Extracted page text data
* * * * * * *

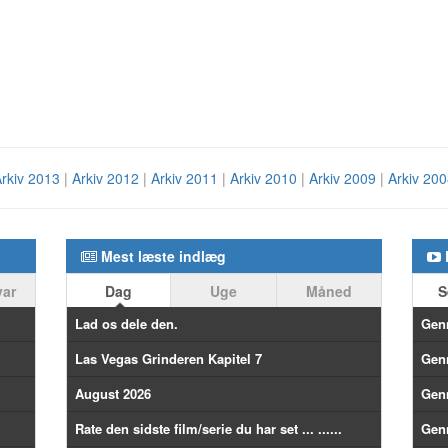
rkiv 2013
|
Arkiv 2012
|
Arkiv 2011
|
Arkiv 2010
|
Arkiv 2009
|
Arkiv 20
Mest læste indlæg
var
Dag
Uge
Måned
S
Lad os dele den.
Gen
Las Vegas Grinderen Kapitel 7
Gen
August 2026
Gen
Rate den sidste film/serie du har set ... ......
Gen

* * * * * * *

YOUR INSTRUCTIONS = Your task is to set down every entry exactly, leaving out any picture it contains.

EXERCISE OUTPUT =
rkiv 2013
|
Arkiv 2012
|
Arkiv 2011
|
Arkiv 2010
|
Arkiv 2009
|
Arkiv 20
Mest læste indlæg
var
Dag
Uge
Måned
S
Lad os dele den.
Gen
Las Vegas Grinderen Kapitel 7
Gen
August 2026
Gen
Rate den sidste film/serie du har set ... ......
Gen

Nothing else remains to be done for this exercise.